右にみた長国寺開山堂(真田幸道霊屋(たまや))のほかに、松代地区には県宝指定の近世寺院建築が三件ある。まず、大英寺の本堂と表門がある。上田藩主時代の元和(げんな)六年(一六二〇)真田信之は亡くなった正室大蓮院(だいれんいん)(小松殿)の菩提(ぼだい)をとむらうため大英寺を建立し、松代に移封された翌々寛永元年(一六二四)松代町へ大英寺と大蓮院霊屋を移した。大英寺は享保(きょうほう)十九年(一七三四)と明治五年(一八七二)に焼失したが、霊屋は寛保(かんぽう)元年(一七四一)に改造されて残り、明治五年以降は本堂として利用された。
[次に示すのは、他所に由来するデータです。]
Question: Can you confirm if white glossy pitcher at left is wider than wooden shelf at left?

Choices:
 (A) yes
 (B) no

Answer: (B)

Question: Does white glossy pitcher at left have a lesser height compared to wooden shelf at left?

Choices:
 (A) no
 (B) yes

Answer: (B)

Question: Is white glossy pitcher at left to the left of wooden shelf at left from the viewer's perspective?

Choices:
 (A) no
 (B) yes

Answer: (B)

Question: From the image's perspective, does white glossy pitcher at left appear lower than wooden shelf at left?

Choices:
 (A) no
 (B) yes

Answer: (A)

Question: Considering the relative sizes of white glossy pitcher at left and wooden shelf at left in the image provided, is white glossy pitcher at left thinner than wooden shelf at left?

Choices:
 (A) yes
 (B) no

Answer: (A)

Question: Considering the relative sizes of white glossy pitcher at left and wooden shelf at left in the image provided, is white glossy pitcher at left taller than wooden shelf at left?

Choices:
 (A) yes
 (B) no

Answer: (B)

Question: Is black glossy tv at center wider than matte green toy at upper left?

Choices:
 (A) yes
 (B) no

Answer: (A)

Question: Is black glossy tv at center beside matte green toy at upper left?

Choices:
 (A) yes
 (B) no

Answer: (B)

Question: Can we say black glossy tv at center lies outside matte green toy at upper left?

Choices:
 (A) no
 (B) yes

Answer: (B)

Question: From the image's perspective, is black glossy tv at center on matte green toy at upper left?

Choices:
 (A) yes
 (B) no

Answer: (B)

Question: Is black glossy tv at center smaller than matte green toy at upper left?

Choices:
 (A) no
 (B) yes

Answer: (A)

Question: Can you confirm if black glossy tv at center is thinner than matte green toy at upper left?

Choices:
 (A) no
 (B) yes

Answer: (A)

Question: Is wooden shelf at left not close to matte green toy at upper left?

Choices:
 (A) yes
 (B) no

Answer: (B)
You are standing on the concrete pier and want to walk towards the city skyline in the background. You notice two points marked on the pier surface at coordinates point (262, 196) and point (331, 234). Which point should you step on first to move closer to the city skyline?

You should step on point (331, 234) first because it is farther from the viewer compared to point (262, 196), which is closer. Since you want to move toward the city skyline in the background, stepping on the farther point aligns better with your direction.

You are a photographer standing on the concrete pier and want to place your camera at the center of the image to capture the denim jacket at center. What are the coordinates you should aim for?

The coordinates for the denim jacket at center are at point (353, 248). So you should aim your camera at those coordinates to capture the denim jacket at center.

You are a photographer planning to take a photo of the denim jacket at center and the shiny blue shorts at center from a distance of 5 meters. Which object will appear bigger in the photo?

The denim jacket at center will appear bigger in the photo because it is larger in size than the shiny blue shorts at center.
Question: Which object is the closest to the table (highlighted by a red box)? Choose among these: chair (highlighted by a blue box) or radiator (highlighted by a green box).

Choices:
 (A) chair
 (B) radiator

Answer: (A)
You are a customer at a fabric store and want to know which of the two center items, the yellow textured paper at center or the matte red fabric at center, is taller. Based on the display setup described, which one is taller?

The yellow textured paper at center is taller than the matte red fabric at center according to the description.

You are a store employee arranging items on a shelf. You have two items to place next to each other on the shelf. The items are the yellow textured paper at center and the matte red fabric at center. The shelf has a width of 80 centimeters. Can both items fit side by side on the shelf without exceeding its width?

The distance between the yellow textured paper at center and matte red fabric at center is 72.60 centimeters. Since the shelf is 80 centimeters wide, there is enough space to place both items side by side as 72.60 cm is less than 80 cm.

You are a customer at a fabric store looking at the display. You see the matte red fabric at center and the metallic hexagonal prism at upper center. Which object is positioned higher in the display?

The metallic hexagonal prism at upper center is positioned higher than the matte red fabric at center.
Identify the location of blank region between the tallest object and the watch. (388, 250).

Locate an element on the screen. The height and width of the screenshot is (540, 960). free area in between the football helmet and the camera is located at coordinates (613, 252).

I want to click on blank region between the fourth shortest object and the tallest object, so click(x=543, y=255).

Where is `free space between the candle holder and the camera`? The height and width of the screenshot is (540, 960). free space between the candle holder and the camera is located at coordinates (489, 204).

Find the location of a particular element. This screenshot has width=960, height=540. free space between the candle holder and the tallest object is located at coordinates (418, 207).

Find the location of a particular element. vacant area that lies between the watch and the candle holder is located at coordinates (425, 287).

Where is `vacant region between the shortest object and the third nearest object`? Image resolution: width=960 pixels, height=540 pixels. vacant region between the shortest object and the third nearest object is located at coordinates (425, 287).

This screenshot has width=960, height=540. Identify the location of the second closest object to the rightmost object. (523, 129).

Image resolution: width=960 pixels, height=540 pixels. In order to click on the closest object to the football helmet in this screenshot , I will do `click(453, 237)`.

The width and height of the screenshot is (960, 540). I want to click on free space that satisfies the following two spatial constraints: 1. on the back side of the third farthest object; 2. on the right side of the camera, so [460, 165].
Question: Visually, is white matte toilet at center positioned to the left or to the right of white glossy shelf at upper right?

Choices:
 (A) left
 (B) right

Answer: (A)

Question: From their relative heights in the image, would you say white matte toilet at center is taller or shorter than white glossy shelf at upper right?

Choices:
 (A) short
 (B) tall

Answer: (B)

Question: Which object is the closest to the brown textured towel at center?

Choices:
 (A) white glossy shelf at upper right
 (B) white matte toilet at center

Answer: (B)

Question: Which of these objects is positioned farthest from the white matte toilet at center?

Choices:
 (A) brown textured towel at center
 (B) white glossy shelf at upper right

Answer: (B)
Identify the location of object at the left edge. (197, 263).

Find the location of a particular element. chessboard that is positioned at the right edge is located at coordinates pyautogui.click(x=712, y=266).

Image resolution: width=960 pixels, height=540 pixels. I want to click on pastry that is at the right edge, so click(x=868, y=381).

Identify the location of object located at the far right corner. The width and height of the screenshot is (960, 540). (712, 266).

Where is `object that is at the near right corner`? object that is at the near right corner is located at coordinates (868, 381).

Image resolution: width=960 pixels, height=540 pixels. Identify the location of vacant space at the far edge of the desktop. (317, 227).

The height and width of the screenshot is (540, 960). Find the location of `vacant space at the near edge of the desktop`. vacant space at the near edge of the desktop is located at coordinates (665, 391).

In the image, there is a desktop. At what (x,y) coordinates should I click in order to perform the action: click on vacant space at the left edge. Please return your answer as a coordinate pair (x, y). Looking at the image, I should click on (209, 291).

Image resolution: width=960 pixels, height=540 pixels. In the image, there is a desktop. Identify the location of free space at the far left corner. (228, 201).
本堂は方五間の入母屋(いりもや)造り、平入、桟瓦葺(さんがわらぶ)きで、向拝(ごはい)がつく。四方に回り縁をめぐらせてあったが、今は背面部分はない。向拝は、几帳面(きちょうめん)取り角柱を虹梁(こうりょう)でつなぎ、絵様木鼻(きばな)をつけ、組物は三斗(みつと)、中備は本蟇股(ほんかえるまた)である。手挟(たばさみ)には菊の彫刻をほどこす。
主屋(おもや)は、外部では円柱の上に舟肘木(ふなひじき)をのせ、軒は一軒(ひとのき)の疎垂木(まばらたるき)、軒裏は木舞(こまい)打ち、柱は白木という軽快な構造である。正面中央に桟唐戸(さんからど)を入れ、ほかは縦連子窓と板壁。妻飾りは虹梁(こうりょう)に大瓶束(たいへいづか)で、虹梁下には三斗と本蟇股を入れる。内部は、前方二間通りを外陣とし、内陣境に円柱を立て敷居格子の間仕切を設ける。天井は内外陣とも鏡天井。外陣には組物がなく、天井は墨絵。内外陣境および内陣は、粽(ちまき)つき円柱で、組物は禅宗様出組、天井に天女の絵がある。外陣の柱は黒漆塗り、内陣の柱は漆箔(しっぱく)、長押(なげし)・組物などには極彩色をほどこすなど、豪華な建物である。
大英寺本堂は真田家の霊屋のなかで最古のものであり、じっさい江戸初期の特徴を残してもいる。しかし、建物全体を当時のものとするには問題点が多い。享保十九年の火災で大きな被害をうけ、その後寛保元年に焼け残った旧材に新材を加えて再建された可能性が大きい。